* Task requirements:
Check each line of the material below for the string "Cheese", then report how many lines have it, and nothing else.

* Data for analysis:

• • • •

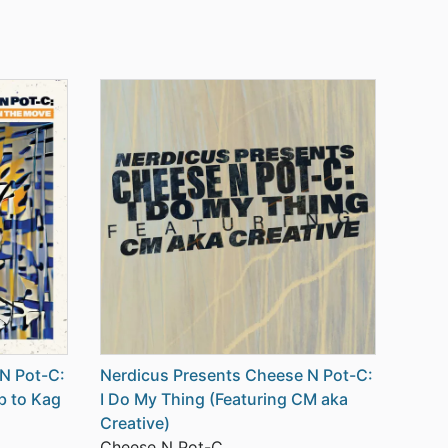
N Pot-C:
Nerdicus Presents Cheese N Pot-C:
b to Kag
I Do My Thing (Featuring CM aka
Creative)
Cheese N Pot-C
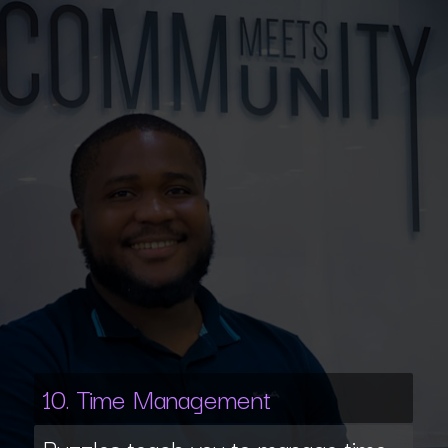
10. Time Management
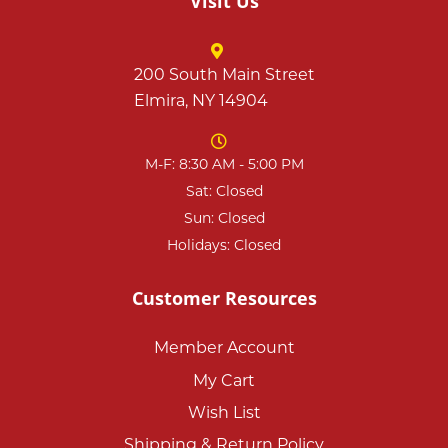
Visit Us
200 South Main Street
Elmira, NY 14904
M-F: 8:30 AM - 5:00 PM
Sat: Closed
Sun: Closed
Holidays: Closed
Customer Resources
Member Account
My Cart
Wish List
Shipping & Return Policy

• • • •

* Response to this exercise:
2